* _WORK INSTRUCTION_: Set down the lines of the data exactly, starting at the first and stopping after the line containing "Anschlussgebiet (Orte / Gemeinden)".

Data excerpts:
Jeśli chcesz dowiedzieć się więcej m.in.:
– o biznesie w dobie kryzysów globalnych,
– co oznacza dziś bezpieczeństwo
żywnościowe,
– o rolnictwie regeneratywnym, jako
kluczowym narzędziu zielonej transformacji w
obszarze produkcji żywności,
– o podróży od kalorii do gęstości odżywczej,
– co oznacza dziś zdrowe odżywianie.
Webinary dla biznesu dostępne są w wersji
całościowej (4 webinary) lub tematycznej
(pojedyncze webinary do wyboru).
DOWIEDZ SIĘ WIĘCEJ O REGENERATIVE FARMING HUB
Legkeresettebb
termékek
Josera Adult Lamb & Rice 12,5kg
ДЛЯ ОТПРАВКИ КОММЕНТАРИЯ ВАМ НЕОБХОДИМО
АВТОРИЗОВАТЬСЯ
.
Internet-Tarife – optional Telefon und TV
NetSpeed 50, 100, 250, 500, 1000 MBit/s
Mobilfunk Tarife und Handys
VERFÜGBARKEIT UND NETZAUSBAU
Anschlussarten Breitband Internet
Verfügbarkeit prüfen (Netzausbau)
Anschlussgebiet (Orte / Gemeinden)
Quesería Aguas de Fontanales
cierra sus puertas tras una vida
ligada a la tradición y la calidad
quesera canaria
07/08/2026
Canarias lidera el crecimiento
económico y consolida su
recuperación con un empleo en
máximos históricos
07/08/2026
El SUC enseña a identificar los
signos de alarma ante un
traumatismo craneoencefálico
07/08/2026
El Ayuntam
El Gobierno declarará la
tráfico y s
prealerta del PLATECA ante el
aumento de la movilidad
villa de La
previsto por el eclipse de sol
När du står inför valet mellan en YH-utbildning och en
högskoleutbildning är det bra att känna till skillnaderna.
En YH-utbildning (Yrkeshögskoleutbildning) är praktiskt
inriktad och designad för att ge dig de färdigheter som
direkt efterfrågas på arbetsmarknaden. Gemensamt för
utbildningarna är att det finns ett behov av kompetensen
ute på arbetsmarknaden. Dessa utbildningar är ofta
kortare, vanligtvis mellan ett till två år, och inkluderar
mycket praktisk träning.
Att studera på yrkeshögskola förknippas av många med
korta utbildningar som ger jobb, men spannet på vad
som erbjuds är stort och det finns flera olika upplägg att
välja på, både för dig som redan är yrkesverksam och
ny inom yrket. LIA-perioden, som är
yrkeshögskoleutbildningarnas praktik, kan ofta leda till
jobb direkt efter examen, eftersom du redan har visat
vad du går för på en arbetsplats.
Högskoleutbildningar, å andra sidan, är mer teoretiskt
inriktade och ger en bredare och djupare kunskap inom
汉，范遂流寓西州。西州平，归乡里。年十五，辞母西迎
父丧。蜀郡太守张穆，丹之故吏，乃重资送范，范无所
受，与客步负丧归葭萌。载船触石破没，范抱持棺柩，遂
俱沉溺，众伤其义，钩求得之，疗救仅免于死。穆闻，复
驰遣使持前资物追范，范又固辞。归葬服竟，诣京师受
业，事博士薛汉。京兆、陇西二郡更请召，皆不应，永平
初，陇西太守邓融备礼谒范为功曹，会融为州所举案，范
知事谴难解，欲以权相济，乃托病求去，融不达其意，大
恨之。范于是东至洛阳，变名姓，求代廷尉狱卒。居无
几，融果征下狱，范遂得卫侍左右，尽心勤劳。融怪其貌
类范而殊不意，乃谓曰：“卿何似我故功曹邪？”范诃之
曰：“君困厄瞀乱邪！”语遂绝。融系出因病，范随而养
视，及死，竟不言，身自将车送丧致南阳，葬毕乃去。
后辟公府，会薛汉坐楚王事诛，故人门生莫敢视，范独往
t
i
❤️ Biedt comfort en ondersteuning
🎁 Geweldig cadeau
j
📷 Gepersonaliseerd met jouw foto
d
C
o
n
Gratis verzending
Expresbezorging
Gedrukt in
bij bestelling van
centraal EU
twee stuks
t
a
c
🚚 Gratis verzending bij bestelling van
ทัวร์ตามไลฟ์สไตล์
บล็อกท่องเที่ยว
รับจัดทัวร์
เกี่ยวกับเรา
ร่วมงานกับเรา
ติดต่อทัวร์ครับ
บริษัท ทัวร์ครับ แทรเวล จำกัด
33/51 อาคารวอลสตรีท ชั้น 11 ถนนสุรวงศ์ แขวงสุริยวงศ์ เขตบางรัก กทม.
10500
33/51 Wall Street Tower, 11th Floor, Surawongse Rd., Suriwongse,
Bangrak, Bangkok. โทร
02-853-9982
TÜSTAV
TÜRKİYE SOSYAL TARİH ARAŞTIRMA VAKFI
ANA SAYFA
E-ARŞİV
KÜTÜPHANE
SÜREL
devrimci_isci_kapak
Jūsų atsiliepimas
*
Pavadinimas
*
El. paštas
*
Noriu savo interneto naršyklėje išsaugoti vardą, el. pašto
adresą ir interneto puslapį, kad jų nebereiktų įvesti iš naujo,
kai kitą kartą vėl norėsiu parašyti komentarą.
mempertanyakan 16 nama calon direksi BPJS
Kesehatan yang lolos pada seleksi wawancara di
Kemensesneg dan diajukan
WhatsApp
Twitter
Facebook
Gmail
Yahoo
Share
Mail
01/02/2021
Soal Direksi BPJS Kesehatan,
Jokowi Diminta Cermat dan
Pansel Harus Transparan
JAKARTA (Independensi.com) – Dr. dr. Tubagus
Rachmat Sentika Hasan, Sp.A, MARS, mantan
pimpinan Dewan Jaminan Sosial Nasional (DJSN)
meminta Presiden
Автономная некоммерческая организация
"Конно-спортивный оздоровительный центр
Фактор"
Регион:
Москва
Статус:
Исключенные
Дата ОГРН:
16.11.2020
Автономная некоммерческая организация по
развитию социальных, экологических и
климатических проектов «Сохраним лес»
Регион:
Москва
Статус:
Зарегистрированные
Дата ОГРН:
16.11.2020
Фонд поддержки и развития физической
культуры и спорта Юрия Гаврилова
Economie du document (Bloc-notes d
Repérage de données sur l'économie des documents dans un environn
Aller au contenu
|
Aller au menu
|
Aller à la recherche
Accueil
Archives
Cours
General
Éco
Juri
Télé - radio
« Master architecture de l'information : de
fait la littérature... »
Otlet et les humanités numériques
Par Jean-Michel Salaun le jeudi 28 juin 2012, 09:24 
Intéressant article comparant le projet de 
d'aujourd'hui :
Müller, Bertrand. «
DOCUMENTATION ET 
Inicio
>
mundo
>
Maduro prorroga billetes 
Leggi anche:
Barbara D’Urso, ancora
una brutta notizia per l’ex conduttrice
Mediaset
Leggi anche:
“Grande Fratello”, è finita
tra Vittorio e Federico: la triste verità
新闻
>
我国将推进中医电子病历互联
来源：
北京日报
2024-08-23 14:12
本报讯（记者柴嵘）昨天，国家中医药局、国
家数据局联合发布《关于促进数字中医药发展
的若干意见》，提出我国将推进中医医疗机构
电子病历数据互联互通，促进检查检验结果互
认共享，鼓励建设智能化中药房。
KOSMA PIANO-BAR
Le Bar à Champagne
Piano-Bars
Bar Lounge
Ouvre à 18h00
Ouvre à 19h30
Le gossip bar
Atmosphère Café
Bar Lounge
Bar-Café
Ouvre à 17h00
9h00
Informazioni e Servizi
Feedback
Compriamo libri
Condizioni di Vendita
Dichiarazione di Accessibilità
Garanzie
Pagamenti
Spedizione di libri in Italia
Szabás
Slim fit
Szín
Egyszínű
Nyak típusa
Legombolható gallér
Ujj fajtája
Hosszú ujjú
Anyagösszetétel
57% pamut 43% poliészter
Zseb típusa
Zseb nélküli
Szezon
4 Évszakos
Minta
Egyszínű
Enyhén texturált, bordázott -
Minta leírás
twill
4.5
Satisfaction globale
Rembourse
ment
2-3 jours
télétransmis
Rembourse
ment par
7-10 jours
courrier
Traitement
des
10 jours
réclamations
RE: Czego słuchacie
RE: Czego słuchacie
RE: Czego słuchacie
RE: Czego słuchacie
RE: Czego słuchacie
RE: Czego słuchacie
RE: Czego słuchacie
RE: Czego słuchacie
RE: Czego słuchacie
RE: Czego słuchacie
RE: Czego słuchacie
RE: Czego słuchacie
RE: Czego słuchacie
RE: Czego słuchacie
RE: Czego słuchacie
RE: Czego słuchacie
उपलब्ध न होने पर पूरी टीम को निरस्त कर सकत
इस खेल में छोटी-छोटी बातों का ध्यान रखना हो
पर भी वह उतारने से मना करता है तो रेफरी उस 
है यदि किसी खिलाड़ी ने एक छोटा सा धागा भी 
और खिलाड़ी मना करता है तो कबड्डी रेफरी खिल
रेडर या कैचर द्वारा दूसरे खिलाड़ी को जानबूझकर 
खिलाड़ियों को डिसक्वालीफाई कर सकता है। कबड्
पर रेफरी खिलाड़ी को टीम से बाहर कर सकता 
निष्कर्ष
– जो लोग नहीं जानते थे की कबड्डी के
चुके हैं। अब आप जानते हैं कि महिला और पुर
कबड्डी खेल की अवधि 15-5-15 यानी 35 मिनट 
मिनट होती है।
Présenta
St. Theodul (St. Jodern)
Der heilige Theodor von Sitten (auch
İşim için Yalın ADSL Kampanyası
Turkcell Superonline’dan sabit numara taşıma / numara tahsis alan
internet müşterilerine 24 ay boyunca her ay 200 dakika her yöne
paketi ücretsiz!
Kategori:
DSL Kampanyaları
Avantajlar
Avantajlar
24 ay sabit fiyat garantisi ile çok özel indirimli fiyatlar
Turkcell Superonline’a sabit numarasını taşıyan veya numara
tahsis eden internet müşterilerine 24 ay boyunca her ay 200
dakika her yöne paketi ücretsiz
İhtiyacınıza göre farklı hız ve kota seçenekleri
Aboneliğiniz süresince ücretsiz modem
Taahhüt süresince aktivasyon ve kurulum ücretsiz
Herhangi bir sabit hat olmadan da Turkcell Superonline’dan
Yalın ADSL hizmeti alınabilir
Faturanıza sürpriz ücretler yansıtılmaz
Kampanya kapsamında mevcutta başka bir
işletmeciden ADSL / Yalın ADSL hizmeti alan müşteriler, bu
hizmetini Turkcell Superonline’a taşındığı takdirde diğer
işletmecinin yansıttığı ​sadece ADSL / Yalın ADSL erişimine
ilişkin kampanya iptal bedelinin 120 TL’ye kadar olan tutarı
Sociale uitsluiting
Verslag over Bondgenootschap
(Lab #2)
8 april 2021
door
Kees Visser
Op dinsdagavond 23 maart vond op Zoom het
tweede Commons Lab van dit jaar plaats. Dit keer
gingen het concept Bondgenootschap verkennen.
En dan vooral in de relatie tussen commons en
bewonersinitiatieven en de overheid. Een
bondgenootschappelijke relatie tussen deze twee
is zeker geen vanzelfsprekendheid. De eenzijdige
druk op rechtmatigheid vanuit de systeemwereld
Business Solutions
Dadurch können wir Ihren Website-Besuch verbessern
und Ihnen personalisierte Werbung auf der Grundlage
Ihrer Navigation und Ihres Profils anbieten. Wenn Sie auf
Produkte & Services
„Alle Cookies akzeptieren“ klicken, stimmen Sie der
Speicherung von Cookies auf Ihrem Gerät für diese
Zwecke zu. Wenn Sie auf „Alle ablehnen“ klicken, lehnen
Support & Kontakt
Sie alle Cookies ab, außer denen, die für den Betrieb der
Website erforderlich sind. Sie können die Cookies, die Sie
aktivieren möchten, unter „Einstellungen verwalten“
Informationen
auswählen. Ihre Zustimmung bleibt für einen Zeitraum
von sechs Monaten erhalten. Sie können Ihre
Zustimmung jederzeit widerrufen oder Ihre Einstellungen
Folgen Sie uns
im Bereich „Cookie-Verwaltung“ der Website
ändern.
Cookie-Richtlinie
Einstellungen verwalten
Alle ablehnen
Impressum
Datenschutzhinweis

* _FINISHED TASK_:
Jeśli chcesz dowiedzieć się więcej m.in.:
– o biznesie w dobie kryzysów globalnych,
– co oznacza dziś bezpieczeństwo
żywnościowe,
– o rolnictwie regeneratywnym, jako
kluczowym narzędziu zielonej transformacji w
obszarze produkcji żywności,
– o podróży od kalorii do gęstości odżywczej,
– co oznacza dziś zdrowe odżywianie.
Webinary dla biznesu dostępne są w wersji
całościowej (4 webinary) lub tematycznej
(pojedyncze webinary do wyboru).
DOWIEDZ SIĘ WIĘCEJ O REGENERATIVE FARMING HUB
Legkeresettebb
termékek
Josera Adult Lamb & Rice 12,5kg
ДЛЯ ОТПРАВКИ КОММЕНТАРИЯ ВАМ НЕОБХОДИМО
АВТОРИЗОВАТЬСЯ
.
Internet-Tarife – optional Telefon und TV
NetSpeed 50, 100, 250, 500, 1000 MBit/s
Mobilfunk Tarife und Handys
VERFÜGBARKEIT UND NETZAUSBAU
Anschlussarten Breitband Internet
Verfügbarkeit prüfen (Netzausbau)
Anschlussgebiet (Orte / Gemeinden)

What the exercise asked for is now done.